Marriage

I just met two women who were recently married, a new option that the LesBiGay community is fighting for. Even a good straight liberal can agree with the gay agenda on this one, equal rights to such benefits as tax breaks, medical insurance, pensions, hospital visitation, medical power of attorney, immunity from testifying against a spouse in a court of law, automatic transfers of housing leases, right to sue for wrongful death, and the billion other things that heterosexual married couples are entitled to.

The landmark 1996 case Baeher v. Mike in Hawaii opened the door, so to speak, to legal civil registration of marriage between same-sex couples. This marks the beginning of the end to sex discrimination in civil marriage in America, setting many states into motion trying to justify the discrimination they have perpetrated.

Of course gay marriage should exist as a choice. The open closet door couples could put their nuptials in the local newspapers and have very public weddings if they chose. These weddings could take the same range of possibilities as heterosexual weddings, anywhere from the religious to secular, elaborate to simple. Couples who remain in the closet could still benefit from a legal union and keep their marital status secret if they felt the need to protect their privacy. Of course, some couples would still choose not to enter into a legal civil marriage, just like their heterosexual counterparts who prefer to live together without the legal sanctions and benefits of marriage.
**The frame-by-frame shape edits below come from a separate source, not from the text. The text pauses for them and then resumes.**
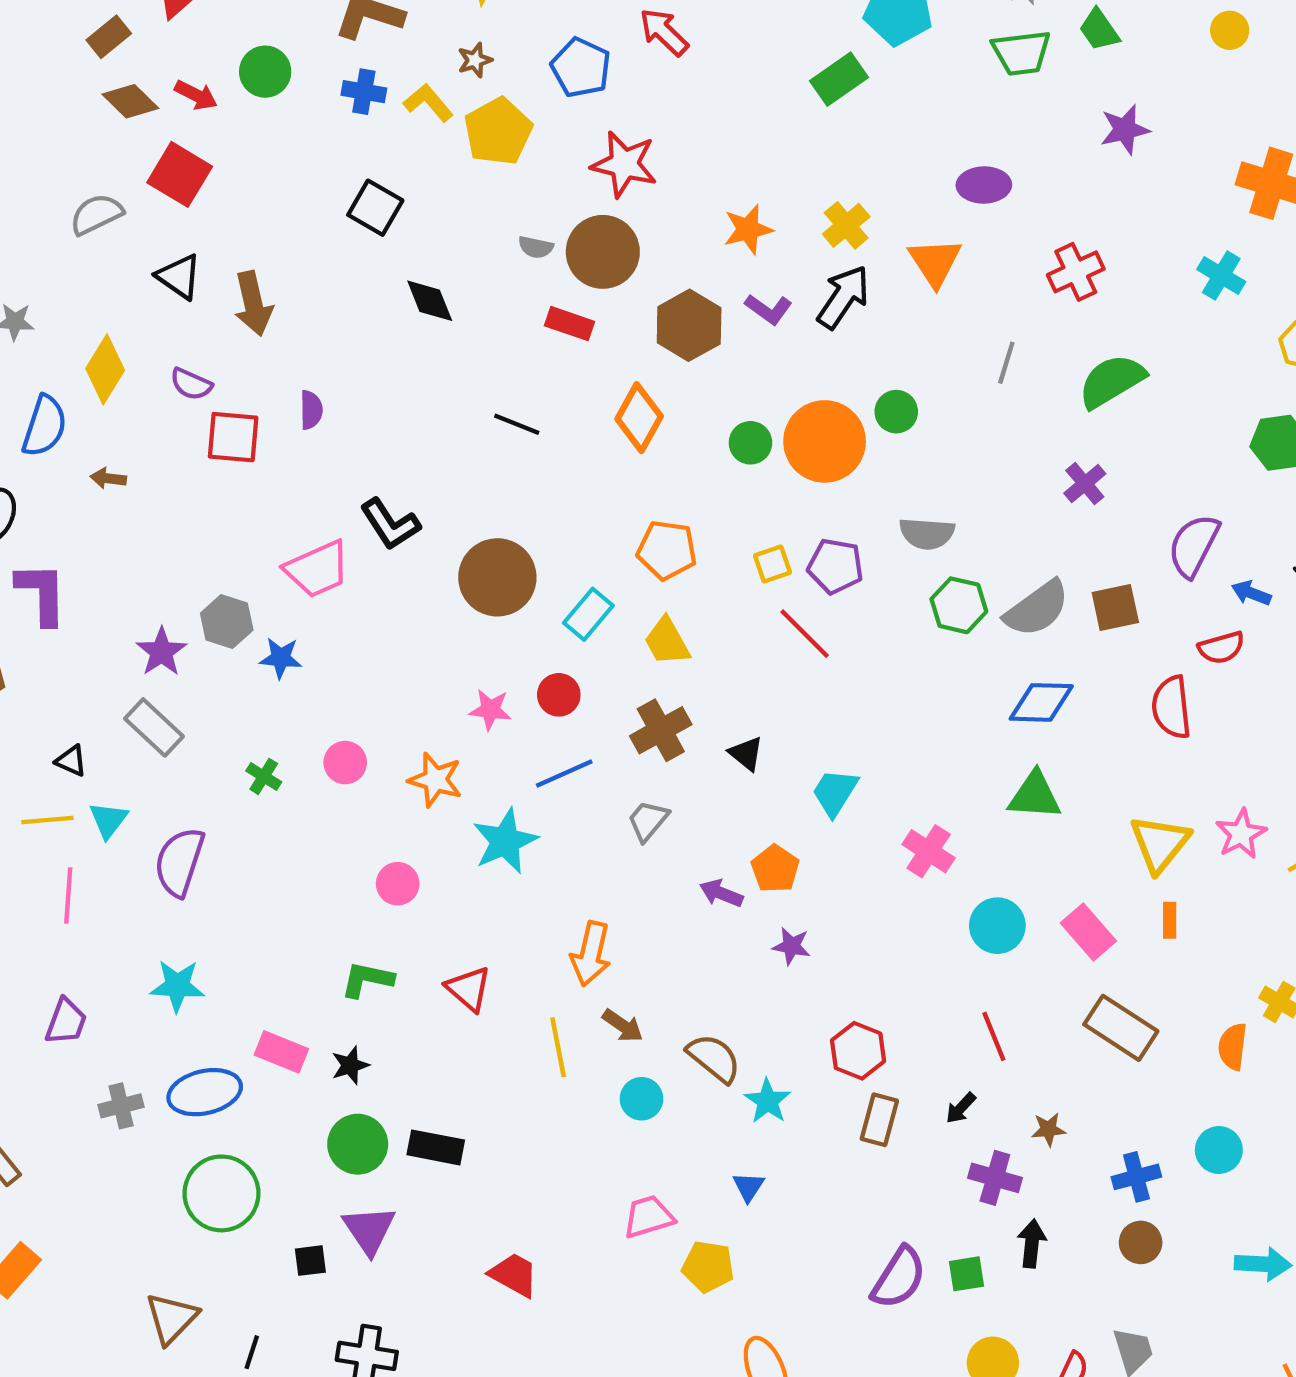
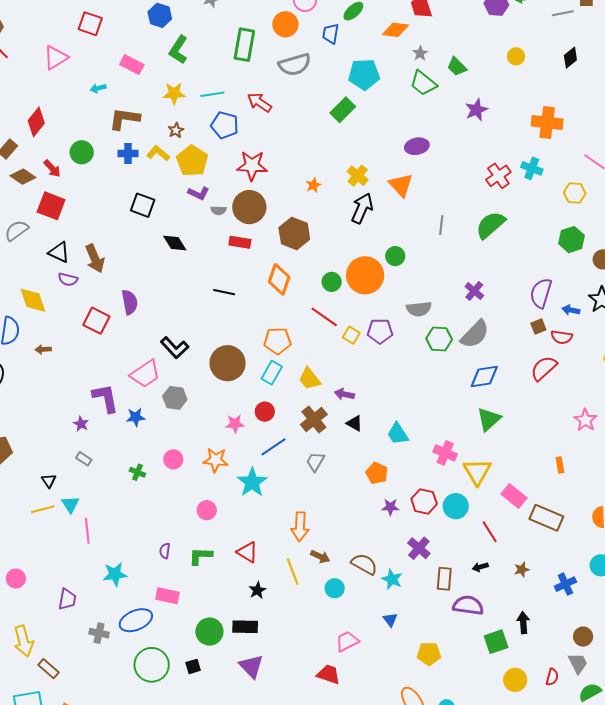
green trapezoid: (1021, 53) -> (423, 83), turned 56
red arrow: (196, 95) -> (52, 168), turned 30
orange star: (748, 229) -> (313, 185), size x0.7
red cross: (1076, 272) -> (498, 176), moved
purple L-shape: (769, 309) -> (199, 193), moved
yellow diamond: (105, 369) -> (33, 300), turned -40
purple semicircle: (191, 384) -> (68, 279), moved
purple semicircle: (311, 410) -> (130, 302), size x1.4
red square: (233, 437) -> (96, 321), turned 32
purple cross: (1085, 484) -> (474, 291), moved
orange pentagon: (667, 550) -> (277, 341), moved
yellow square: (772, 564) -> (351, 335), turned -30
purple L-shape: (42, 593) -> (106, 398), moved
brown square: (1115, 608) -> (538, 327), moved, size x0.7
gray hexagon: (227, 622) -> (175, 398), moved
red line: (805, 634) -> (324, 317), moved
red semicircle: (1221, 648) -> (562, 337), turned 35
purple star: (161, 652) -> (81, 424), size x0.7
red semicircle: (1171, 707) -> (544, 368), turned 64
gray rectangle: (154, 727) -> (84, 459), size x0.6
black triangle: (71, 761) -> (49, 481), turned 42
cyan trapezoid: (835, 792) -> (398, 434), turned -55
green triangle: (1035, 796) -> (489, 419), turned -36
yellow triangle: (1160, 843) -> (477, 472), moved
purple semicircle: (179, 862) -> (165, 551), moved, size x0.5
purple arrow: (721, 893) -> (344, 394), moved
pink line: (68, 895) -> (87, 531), moved
cyan circle: (997, 926) -> (456, 506), moved
pink rectangle: (1088, 932) -> (514, 496), moved
red hexagon: (858, 1051) -> (424, 501), moved
black star: (350, 1065) -> (257, 590), moved
gray cross: (121, 1106) -> (99, 633), turned 36
black arrow: (961, 1108) -> (480, 567), turned 42
purple cross: (995, 1178) -> (419, 548), moved, turned 35
purple triangle: (369, 1230) -> (251, 666), moved
brown circle: (1141, 1242) -> (583, 637), moved
black square: (310, 1261) -> (193, 666), moved
yellow pentagon: (708, 1267) -> (429, 654), moved
green square: (966, 1274) -> (496, 642), size x1.4
red trapezoid: (514, 1275) -> (329, 674), moved
purple semicircle: (899, 1278) -> (468, 605), moved, turned -104

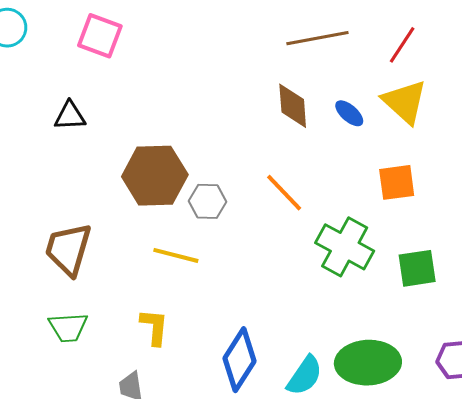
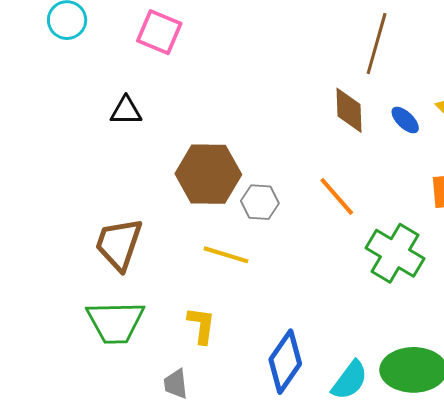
brown line: (317, 38) -> (377, 44), turned -66
green trapezoid: (68, 327) -> (115, 322), size x1.5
But is this normalization of the gay community something we really want? Doesn’t it make perfect sense that we all, regardless of our marital status, deserve medical insurance? Shouldn’t everyone be able to decide who they count as family? Shouldn’t we all bevalued as individuals, rather than as part of a couple–regardless of our sexuality? What will become of the lesbian and gay communities that we have worked so hard to develop once we are married off, living isolated lives in suburbia?

At this point in time, we have a real opportunity to escape from the patriarchal institution of marriage and the state that enforces it. But this requires that we create and maintain communities supportive of a wide variety of relationships–relationships that are not based on ownership and domination. Is our future as bleak as the heterosexual world’s, in which possessive marriages and the subsequent alienation of divorce is the norm? There’s a postcard going around now – Gay Marriage? May as well be straight! All I ask is that after you finish opening the new toaster ovens and silverware, please come back out and continue helping us change the world.